I have always wanted to go to Ethiopia and when I learnt that I would be spending several hours— almost 16 hours in Addis Ababa while on transit to Djibouti, I was enthrall.
From my history lessons and watching numerous documentaries, I had learnt of their rich times gone by of the late Emperor Menelik I, the magnificent treasures of Axum, Lalibela, Debre Damo and others that they have also made impressive attempts to sustain.
This rich history is closely tied to religion and beautifully in their daily chores through art who have made impressions in various places— private and public that acts as a constant reminder of where they are coming from and what has been bequeathed to them.
At the Imperial hotel where I was booked while I waited for my flight, I saw striking etchings of the heroes and religious teachers, who have immensely contributed to their way of life.
It is believed that Ethiopia— invariably known as the “land of a thousand smiles” is the home of the Ark of the Covenant and custodian of some the world’s oldest civilizations. The saints and religious teachers who kept this memory alive are celebrated and venerated. Their deeds, devotions, achievements and impression are kept alive through art— paintings, sculptures, wall etchings and many other forms.

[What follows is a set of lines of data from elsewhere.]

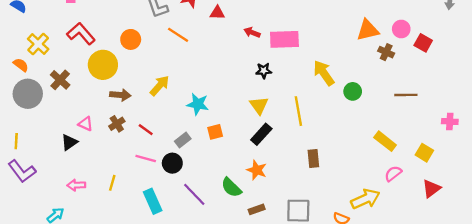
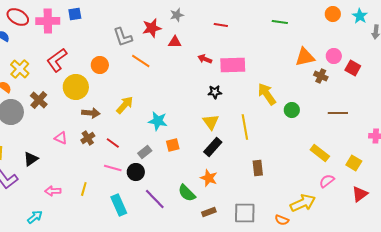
red L-shape: (81, 34) -> (57, 60), turned -85
black triangle: (69, 142) -> (31, 159), moved

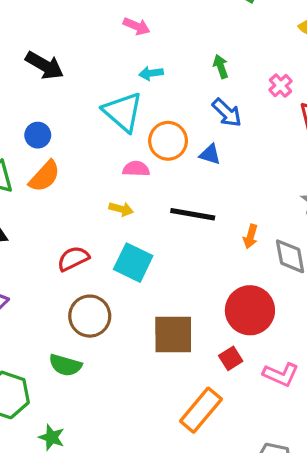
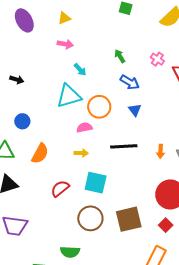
black arrow: (45, 65) -> (17, 80), size x0.6
cyan arrow: (151, 73) -> (80, 70), turned -112
cyan triangle: (123, 112) -> (69, 96), turned -44
blue triangle: (210, 154) -> (135, 110), moved, turned 48
orange semicircle: (45, 176) -> (40, 154), moved
brown circle: (90, 316) -> (90, 218), moved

They are deep and subject to many interpretations— the preacher surrounded by angels, caring princes, significance of the legendary Ark of the Covenant and the written law. The images kind of remind you of those biblical figures that have shapes history. It is these images that I would like to share with art connoisseurs and hope that you find them as satisfactory as I did. My longing to visit Ethiopia was not in vain. In fact what I saw motivated me to try and go back there again.